Le 15 octobre 1987, le capitaine Thomas Sankara était assassiné au Burkina Faso. 30 après, nombre de questions que dénonçait ce révolutionnaire sont encore d’actualité. Pour le front anti-CFA et APE qui a organisé une cérémonie grandiose en sa mémoire, ce week-end, la pensée sankariste reste absolument une source intarissable d’inspiration et d’énergie, pour eux, dans le cadre du combat qu’il mène. Au cours de cette cérémonie, Guy Marie Sagna de la coalition anti-APE s’est mis dans la peau de Thomas Sankara pour dire ce qu’aurait pensé ce dernier du débat sur les Accords de partenariat économique (APE) et le franc CFA qui, aujourd’hui, montre deux camps opposés : le camp de la servitude et celui des souverainistes.
Se définissant comme anti-impérialiste, ‘’Thomas Sankara aurait été contre les APE. Les APE servent en réalité les industries et les multinationales des pays qui sont derrière ces accords. Les APE, pour ce qui concerne la CEDEAO, consistent à faire en sorte que 75% des marchandises en provenance de l’UE entrent dans ces 15 pays sans payer de droits de douanes. Autrement dit, c’est une subvention pour les entreprises européennes au détriment des productions locales. Pour un pays comme le Sénégal, nous estimons qu’à la 20ème année d’application des APE, nous perdrons 240 milliards de FCFA/an, alors que nous peinons à résorber les 6 000 abris provisoires qui existent dans notre système éducatif’’, explique Guy Marie Sagna.
Selon lui, Thomas Sankara aurait été contre les APE pour ne pas délester son pays des ressources qui allaient lui permettre de sortir son peuple du sous-développement.

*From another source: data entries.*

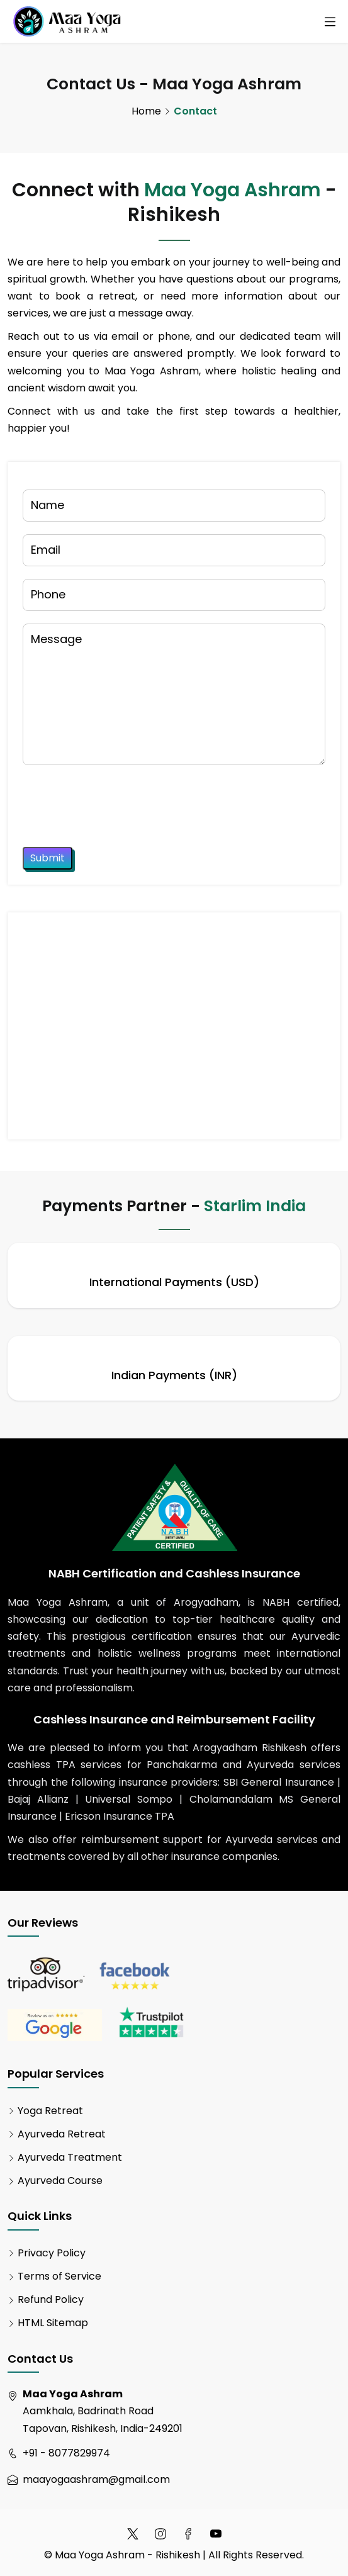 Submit (47, 858)
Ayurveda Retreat (62, 2134)
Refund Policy (51, 2299)
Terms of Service (59, 2276)
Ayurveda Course (60, 2180)
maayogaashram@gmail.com (96, 2479)
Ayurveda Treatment (70, 2157)
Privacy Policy (52, 2253)
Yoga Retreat (50, 2110)
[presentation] (118, 802)
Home (146, 111)
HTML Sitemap (53, 2323) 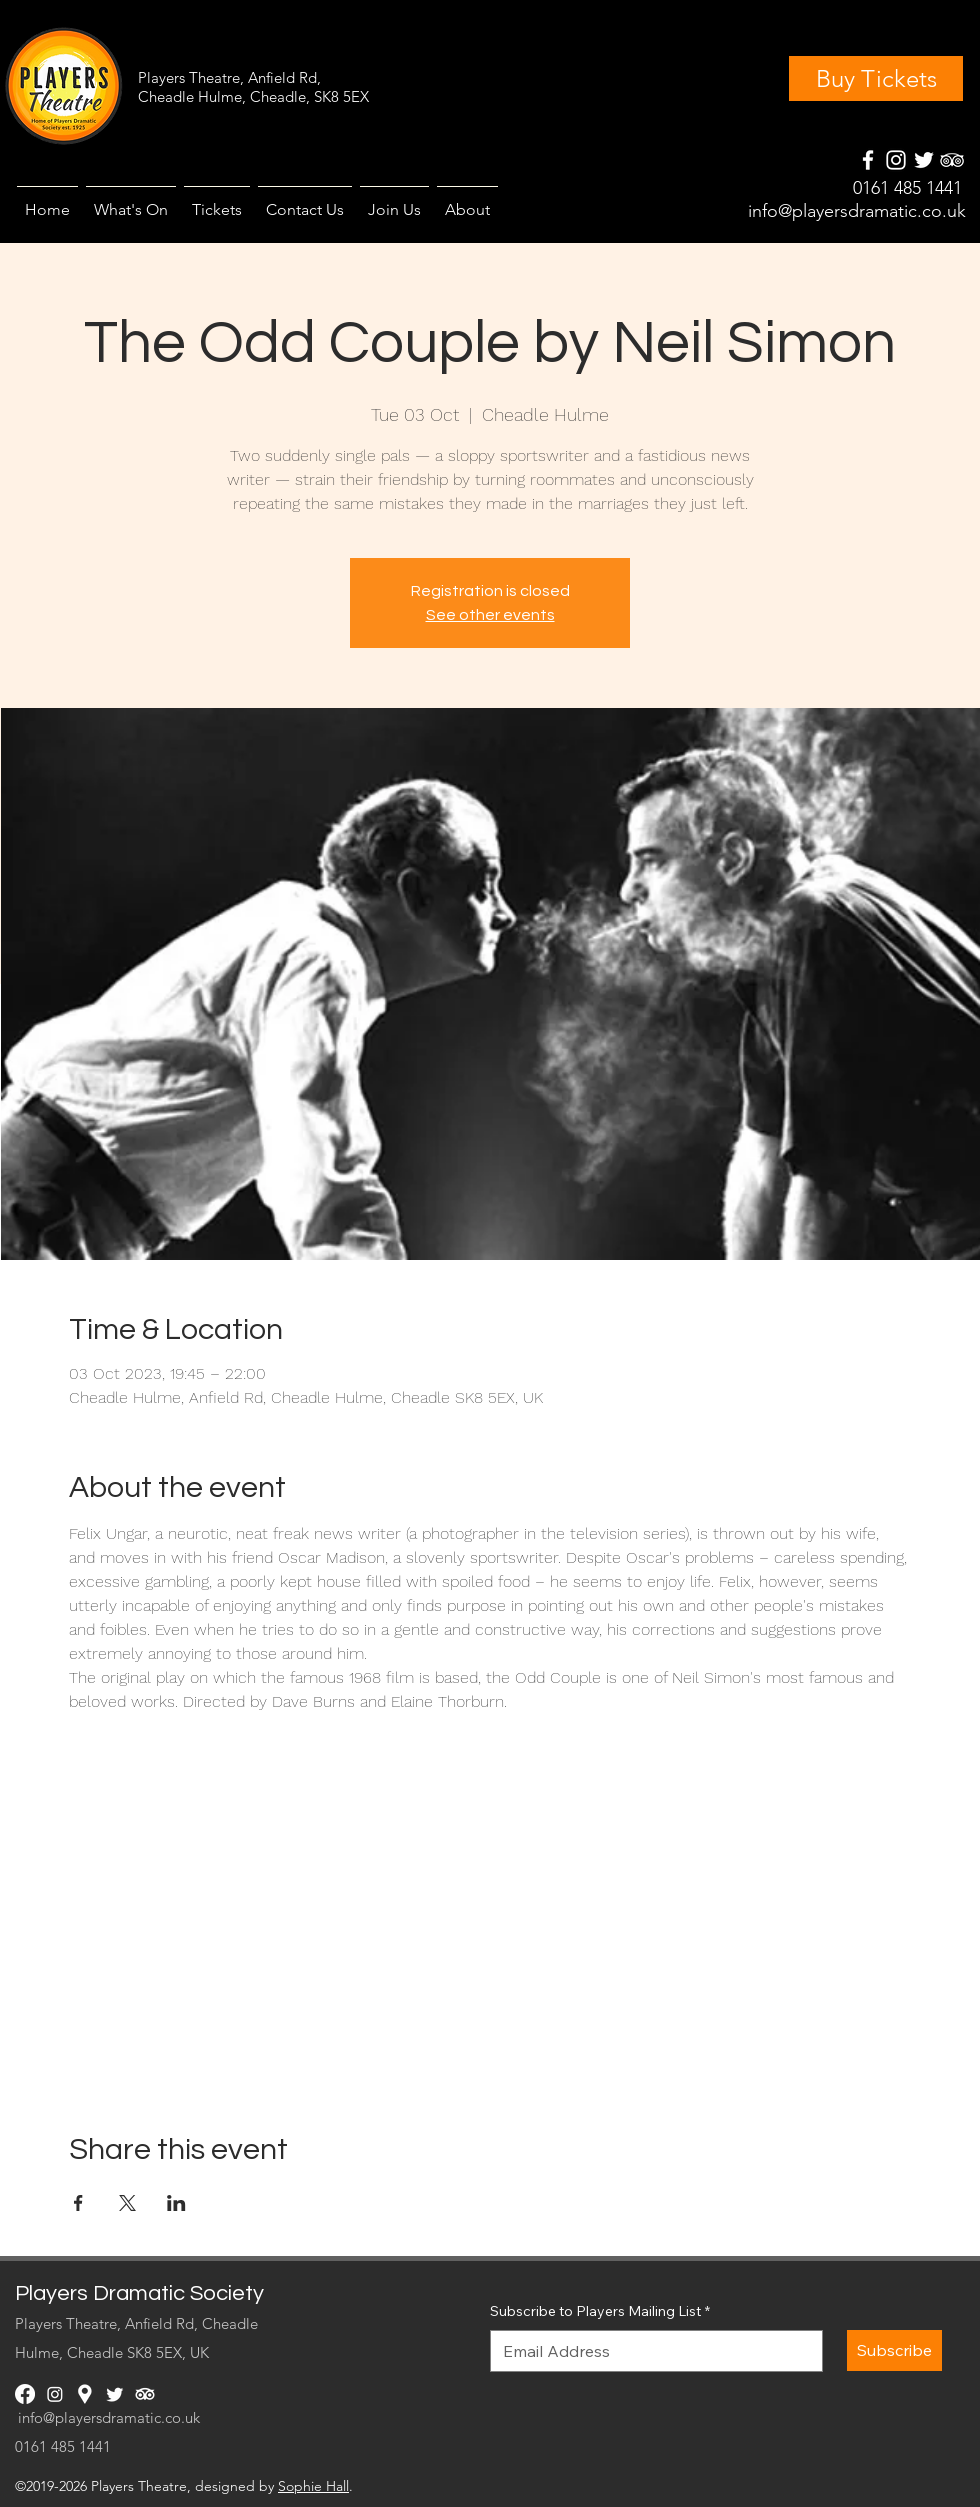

A ce propos, il rappelle la théorie de Thomas Sankara sur l’agriculture qui soutenait qu’il y a trois phases à atteindre : la sécurité, l’autosuffisance et la puissance alimentaire. ‘’Il est impossible de passer de la sécurité alimentaire à l’autosuffisance alimentaire avec les APE’’, croit-il.
Sankara sur le franc CFA
Sur le franc CFA, Thomas Sankara s’est longuement exprimé dans une interview accordée à Mongo Béti. Question du romancier : ‘’Concernant la zone FRANC, la justification la plus courante du maintien de nos pays dans cette zone, c’est la convertibilité : est-ce un avantage pour nos pays ? En quoi le paysan africain dans son village a-t-il besoin d’une monnaie convertible. Bref, le F CFA n’est-il pas une arme de domination ? Le Burkina révolutionnaire envisage-t-il de continuer à traîner ce boulet ?’’. Il avait répondu : ‘’Que la monnaie soit convertible ou non convertible n’a jamais été une préoccupation du paysan africain. Il a été plongé à son corps défendant dans un système économique contre lequel il est impuissant. Il faut, je pense, l’organiser, pour le protéger contre les méfaits d’un tel système. C’est là où se situe le problème dans la mesure où la monnaie n’est pas isolée de tout système économique. Dans ce cadre, je dirais que le F CFA, lié au système monétaire français, est une arme de domination française. L’économie française est bâtie sur le dos de nos peuples, par le bais de ce monopole monétaire. C’est pourquoi le Burkina se bat pour mettre fin à cette situation à travers la lutte de notre peuple pour l’édification d’une économie autosuffisante, indépendante. Cela durera combien de temps encore, je ne puis le dire’’, concluait-il.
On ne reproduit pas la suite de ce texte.